FEEDBACK Regarding who gets to keep the ring after an engagement’s broken (January 3):
Reader #1 – “The writer’s understanding that returning an engagement ring that was given on a holiday (e.g. Christmas) isn’t necessary, as the recipient can say it was a gift, rather than part of a contract between them.
“That was a new one to me.
In my experience, the return of the ring depends on who broke the engagement. If she broke it, he gets the ring back.
“If he breaks it, she gets a consolation prize – keeping the ring.”
Reader #2 – “I believe that the ring recipient should return the engagement ring if she decides not to marry the giver.

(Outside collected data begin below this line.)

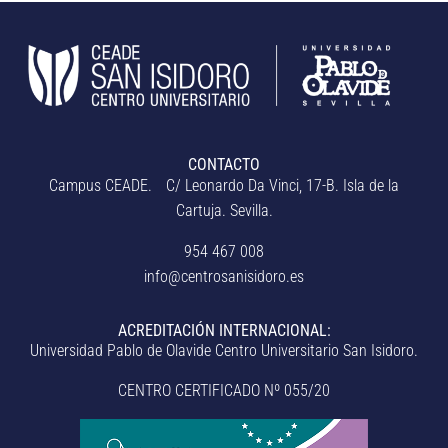
CONTACTO
Campus CEADE. C/ Leonardo Da Vinci, 17-B. Isla de la
Cartuja. Sevilla.
954 467 008
info@centrosanisidoro.es
ACREDITACIÓN INTERNACIONAL:
Universidad Pablo de Olavide Centro Universitario San Isidoro.
CENTRO CERTIFICADO Nº 055/20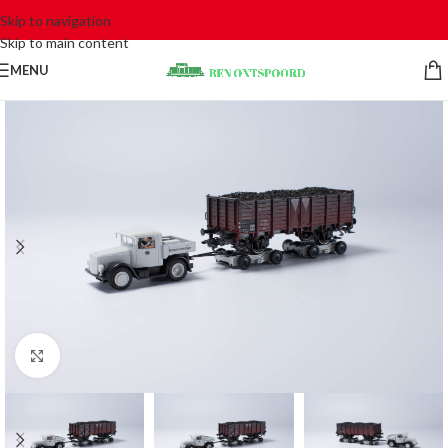
Skip to navigation
Skip to main content
MENU
Click to enlarge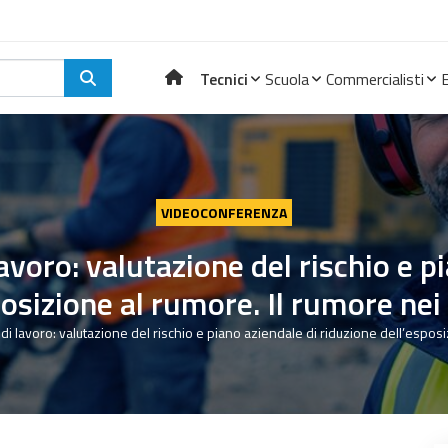
Tecnici
Scuola
Commercialisti
VIDEOCONFERENZA
avoro: valutazione del rischio e p
posizione al rumore. Il rumore nei 
di lavoro: valutazione del rischio e piano aziendale di riduzione dell’esposi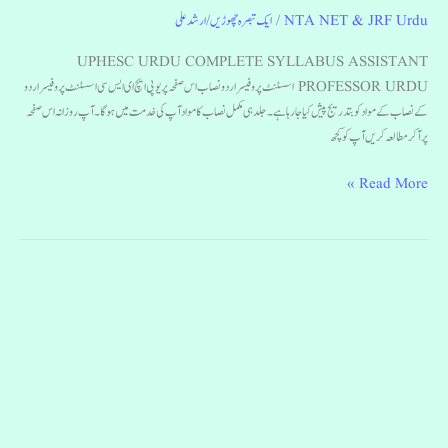
NTA NET & JRF Urdu
/
ایک تبصرہ چھوڑیں
/
ارشد علی
UPHESC URDU COMPLETE SYLLABUS ASSISTANT
PROFESSOR URDU اسسٹنٹ پروفیسر اردو نصاب اس صفحہ پر یوپی ایچ ای ایس سی اسسٹنٹ پروفیسر اردو
کے نصاب کے مواد کو بتدریج پیش کیا جا رہا ہے۔ جلد ہی مکمل نصاب کا مواد آپ کی خدمت میں ہوگا۔آپ روزانہ اس صفحہ
پر آ کر مطالعہ کریں آپ کو کچھ
Read More »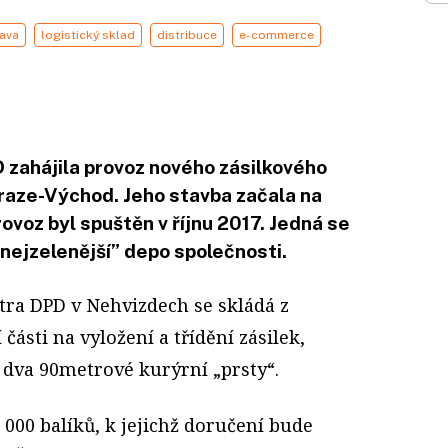
ava
logistický sklad
distribuce
e-commerce
 zahájila provoz nového zásilkového
raze-Východ. Jeho stavba začala na
ovoz byl spuštěn v říjnu 2017. Jedná se
nejzelenější” depo společnosti.
ra DPD v Nehvizdech se skládá z
části na vyložení a třídění zásilek,
 dva 90metrové kurýrní „prsty“.
 000 balíků, k jejichž doručení bude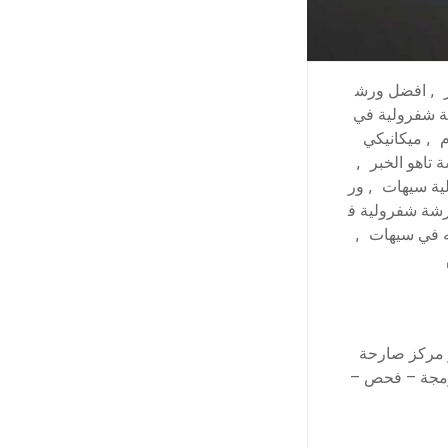
,
افضل ورش
ة شفرولية في
م
,
ميكانيكي
 تاهو الخبر
,
ية سيهات
,
ور
شة شفرولية ف
 في سيهات
,
 مركز صارحة
برمجة – فحص –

“But if he ended things, she should keep the ring.”
Ellie – Let’s get modern and real about this: Those rings are expensive.
And some couples with engagement rings are same sex, so gender doesn’t count here any more than blame should determine the ring-keeper.
If the commitment to marry someone is gone, both sides are better off moving on.
Keeping the ring is just bitter spite. Legal opinions on this may differ, but I say, Give it back.
FEEDBACK Regarding the woman whose husband wants to re-unite after hiding years of earnings from her (January 2):
Reader – “She should think long and hard about going back to her selfish husband. He could financially cheat her again.
“I’m reminded of when I was a minor and my mother had her name on my bank accounts.
“When I became an adult, she kept her name on my accounts, claiming it was for my protection.
“But there was no reason for protecting me.
“I eventually had to have an attorney explain to her that it was better if she got her name off my accounts, so she did.
“When I was an adult, she and I later had a joint account so she could pay my bills if I was ill. It was needed.
“When she later went to a nursing home because of ill health, I closed it. Otherwise, it would’ve been frozen if she died.”
Tip of the day:
If a health issue affects your sex life, discuss this first with your doctor, then see a counsellor if needed.